After Barbour’s term ended in January 2012, the state Tea Party had a claim on the governor’s mansion too. The son of a diesel mechanic who was raised in the Delta, Phil Bryant had served as Barbour’s lieutenant governor, but his politics skewed harder right. When he was elected, the state Tea Party group jubilantly declared him the nation’s first Tea Party governor, a label he embraced (though the marriage would be tested later, when Bryant was considered too close to Republican Senator Thad Cochran in his primary battle against Tea Party challenger Chris McDaniel). In 2012, conservative activists admired Bryant’s uncompromising opposition to illegal immigration, his vows of fiscal austerity and his law enforcement credentials—he had worked as a jailer and deputy sheriff. That he loathed the Affordable Care Act was a given.
Soon after Bryant was sworn in, the Obamacare fuse was lit by the Mississippi Center for Public Policy, a member of a national network of think tanks that reportedly receives funding from the billionaire Koch brothers. As Mississippi’s plan for a state exchange garnered national press and became something of an embarrassment for the conservative faithful, the think tank’s president, Forest Thigpen, seized the moment to come out against the idea. The insurrection urged by Tea Party founder Nicholson was on, and those seen as helping to put the law into place were now to be considered traitors.
Mike Chaney didn’t see the ambush coming.
On the morning of July 12, 2012, just weeks after the Supreme Court had upheld the Affordable Care Act’s contentious individual mandate, Chaney was flying to Tupelo in a state plane during a driving rainstorm when his phone rang. It was Thigpen, who was hosting a luncheon in Jackson later that day with the Cato Institute, the libertarian Washington think tank, for some 200 guests, including Chaney. “He said … ‘I want to know if you want to make some comments,’” Chaney recalls. “And I said, ‘Forest, why would I make comments? This is your meeting.’ … I said, ‘Let me call you back. We’re trying to land here, and we can’t see the runway.’” The pilot missed the touchdown.
When Chaney returned to Jackson, the governor phoned him to say he wouldn’t be there. In retrospect, Chaney sees that last-minute schedule change as a warning. “I should have known at that point that I had a problem,” Chaney says. (Bryant declined requests for an interview but said in a statement to Politico Magazine that he has “made it a chief priority of his administration” to promote business growth and jobs, including by opposing Obamacare.)

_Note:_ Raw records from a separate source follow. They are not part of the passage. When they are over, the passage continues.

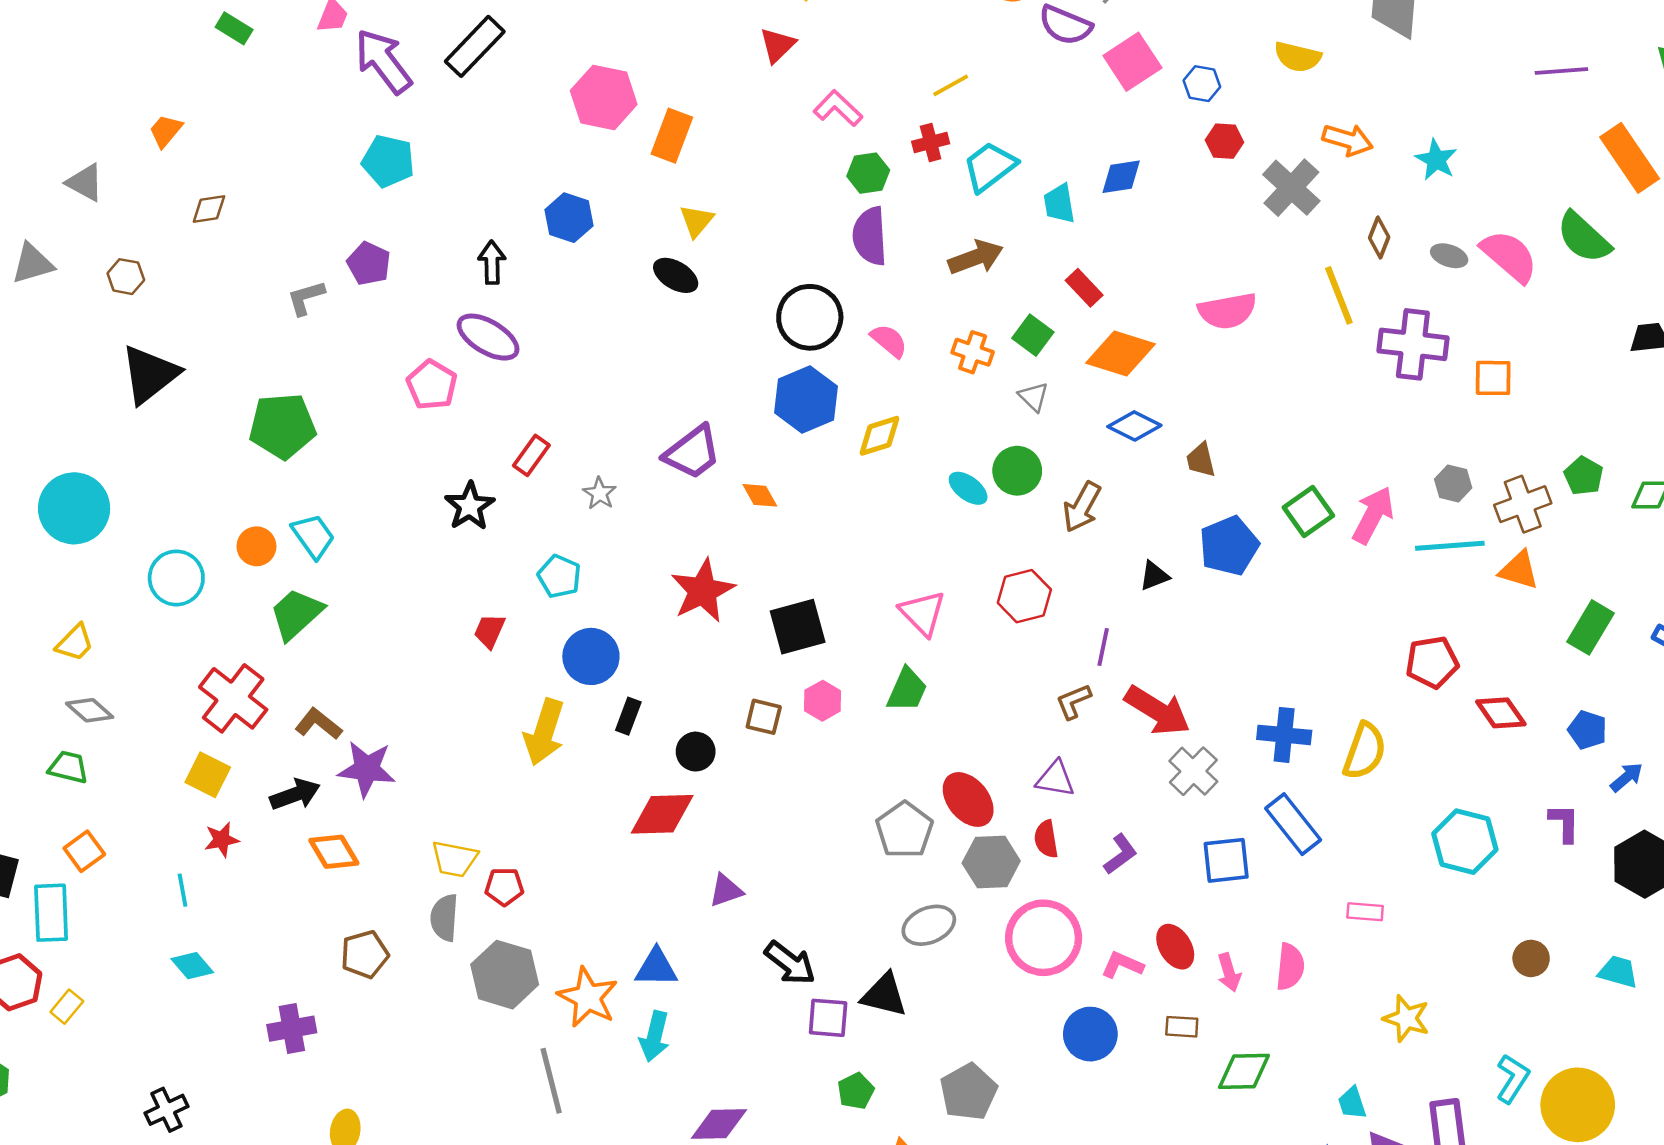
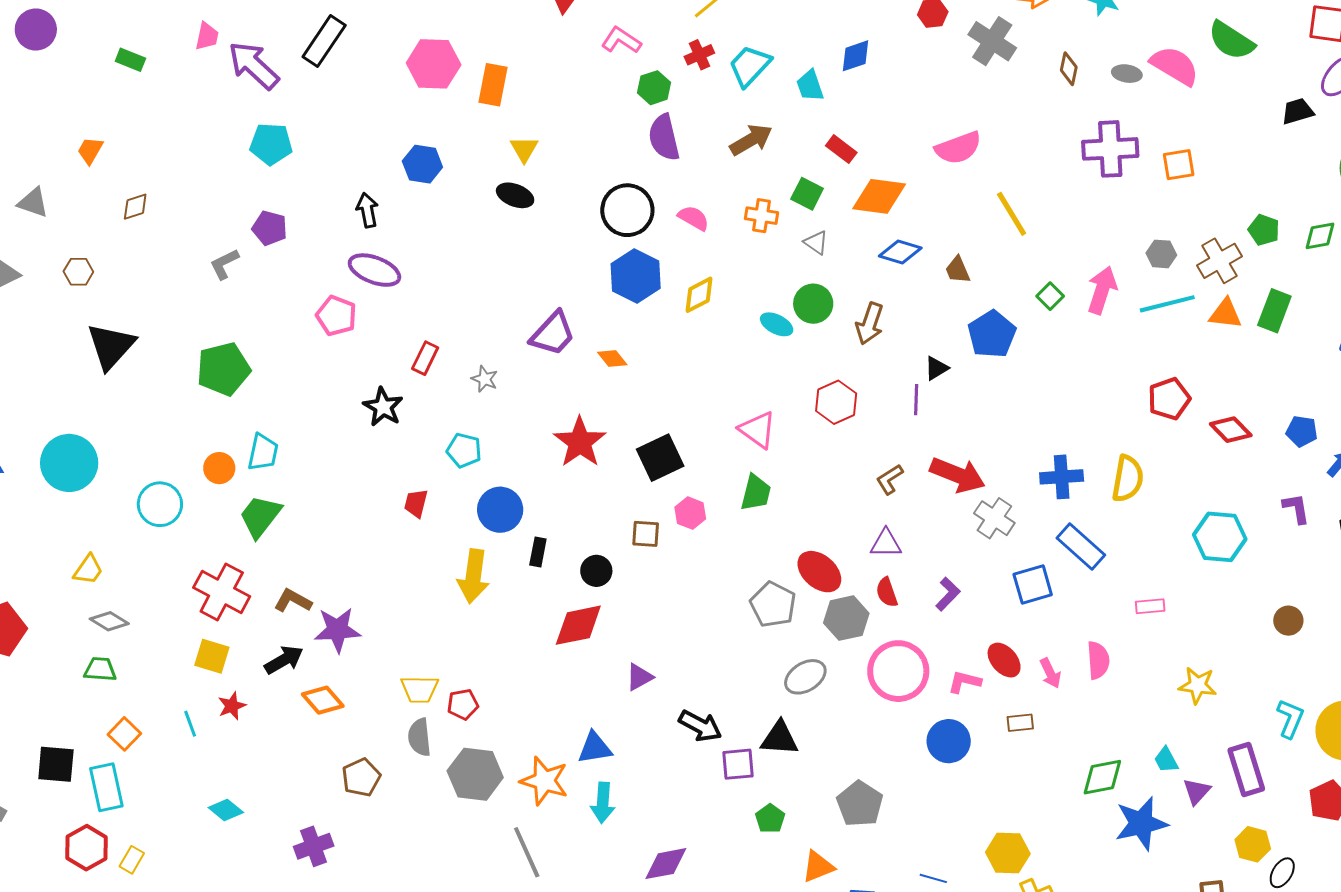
yellow line: (1339, 295) -> (1012, 214), moved
green square: (1308, 512) -> (1050, 296), size x0.7
cyan trapezoid: (313, 536) -> (263, 452), turned 57
green rectangle: (1590, 627) -> (1274, 311), moved
purple line: (1103, 647) -> (916, 400), moved
cyan line: (183, 890) -> (190, 724), moved
green diamond: (1244, 1071) -> (1102, 777), moved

Chaney and his aide were the last two people into the ballroom, and Chaney remembers that the doors locked behind them. Bill Stone, chairman of Thigpen’s board, led the ballroom in a prayer, “Lord, I thank you for today’s free exchange of ideas,” he said, according to a video of the event posted on YouTube. “We ask these things in Christ’s name.”
As forks and knives clinked, Michael Cannon, Cato Institute’s health policy director, took to the podium. He insisted that Mississippi abandon its insurance exchange, OneMississippi.com. The federal government “is desperate for Mississippi to do its dirty work,” Cannon told the audience, and “will do anything they can to bribe states to create” insurance marketplaces. He then asked the elected officials in the room to raise their hands. “If you took an oath to uphold the U.S. Constitution and you believe this law is unconstitutional,” Cannon said, “then, I submit you have a duty to prevent this law from ever taking full effect.” The room erupted in applause.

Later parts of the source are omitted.